The pain we endure as we endeavor to make it all work is very real. In Stephanie’s case, her marriage was crippling her career instead of supporting it as was the case with Yvette. But her failure at the relationship itself almost took her under. Stephanie’s divorce was devastating to her. In the darkness of its aftermath, she learned how strong she really was. “I went through an emotional breakdown directly related to going through a divorce,” she reflects. “and right before I got laid off at the PR firm where I worked. Even though that was like a blessing because I didn’t want to work there anymore, I figured I was out of a job and the whole marriage was collapsing…it was a very traumatic time. I found myself waking up laying in the middle of the floor crying every day.

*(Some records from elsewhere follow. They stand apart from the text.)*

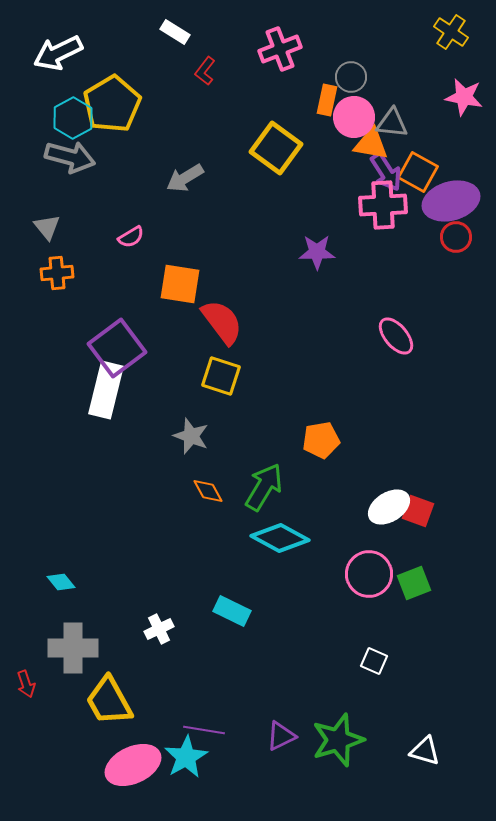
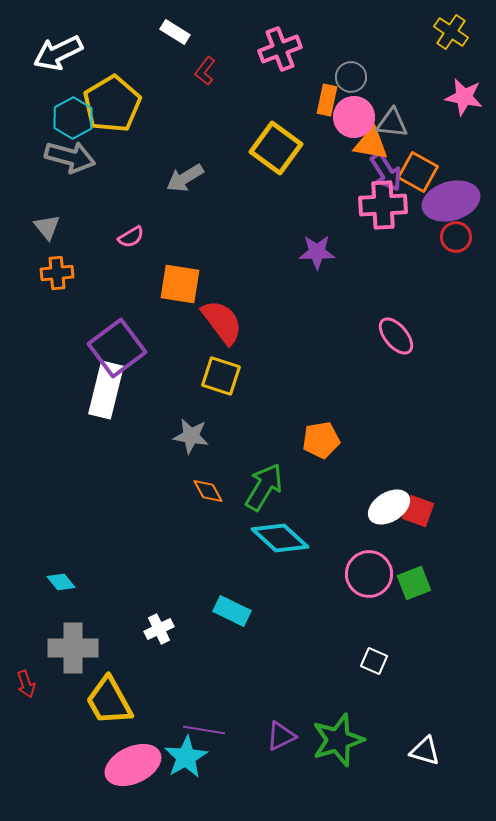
gray star at (191, 436): rotated 12 degrees counterclockwise
cyan diamond at (280, 538): rotated 14 degrees clockwise
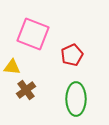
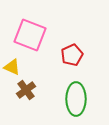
pink square: moved 3 px left, 1 px down
yellow triangle: rotated 18 degrees clockwise
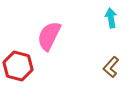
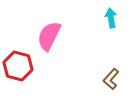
brown L-shape: moved 12 px down
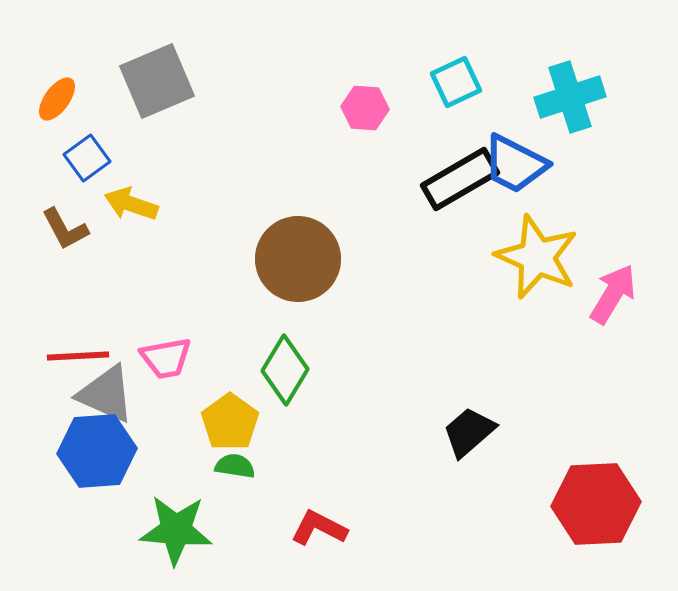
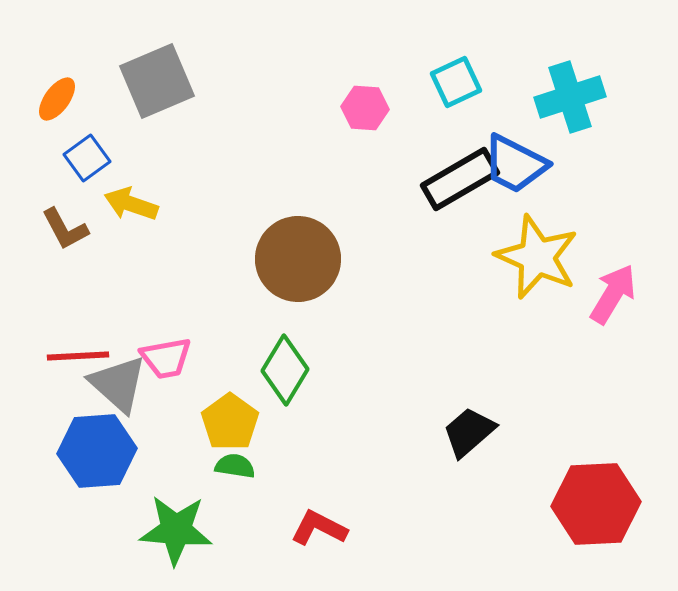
gray triangle: moved 12 px right, 10 px up; rotated 18 degrees clockwise
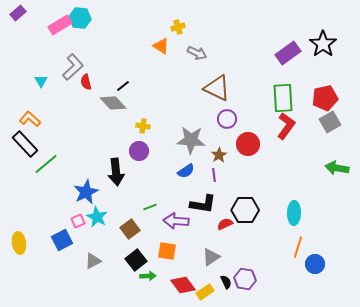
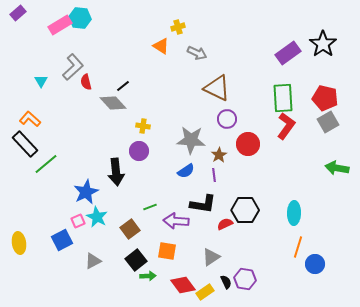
red pentagon at (325, 98): rotated 25 degrees clockwise
gray square at (330, 122): moved 2 px left
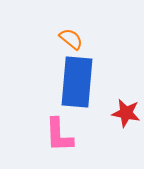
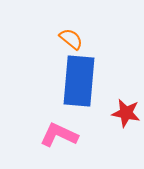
blue rectangle: moved 2 px right, 1 px up
pink L-shape: rotated 117 degrees clockwise
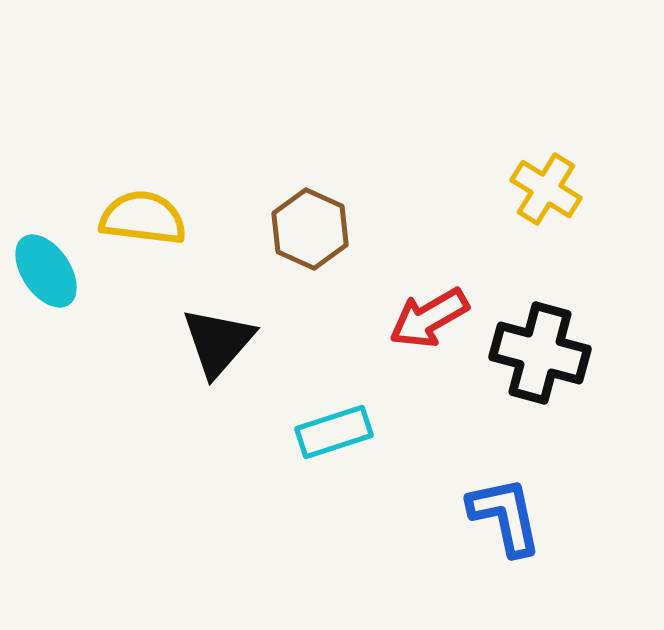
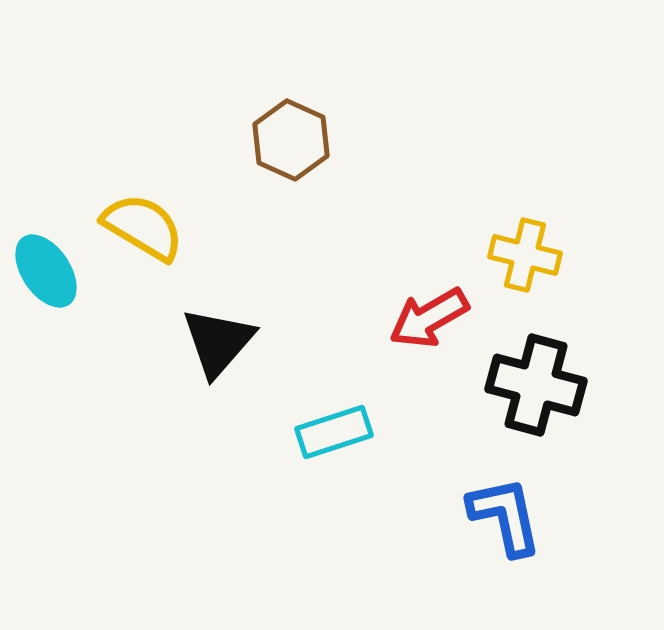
yellow cross: moved 21 px left, 66 px down; rotated 18 degrees counterclockwise
yellow semicircle: moved 9 px down; rotated 24 degrees clockwise
brown hexagon: moved 19 px left, 89 px up
black cross: moved 4 px left, 32 px down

Eventually I crawled out of bed one day and ended up seeing someone at a mental health clinic in Hollywood. They gave me medication, told me how to take it, and said I’d start to get relief in a month. I was like, ‘a month?! With the anxiety and pain I was feeling, if I had to endure another four weeks I would not be around for the medication to take effect. I put those meds in my closet and never took them. I knew then I had to draw on strength from God. I had one friend who stepped me through all this, but I didn’t turn to a lot of individuals. I turned to the power of prayer. I started to call my energy back and transform it. It was very spiritual, intense, very conscious and targeted. Once I changed the way I was thinking about my life, my whole life changed.”

Stephanie’s testimony is an offering to anyone starting out in the business. the lesson she learned in the middle of her career is one you can implement at the start of yours. Commit to making yourself work, however that looks for you. Be it through religious or spiritual practice, self-improvement, wellness, mediation, yoga, the list goes on. The more centered you are the better prepared you will be for the inevitable curveballs your journey in this game will be.

BPM: What prompted you to create Put Your Dreams First now?
After being in the industry for 18 years, I’ve seen too many women play themselves to ‘get put on’. Instead of complaining about it or judging them, I wanted to educate them. I also wanted to shine a light on the women who go about being successful without being golddiggers, video vixens, or strippers. We are much more than those sexualized archetypes. I also wanted men to read about the business from women’s points of view so they understand the impact of their biases in their relationships with women, platonic or not.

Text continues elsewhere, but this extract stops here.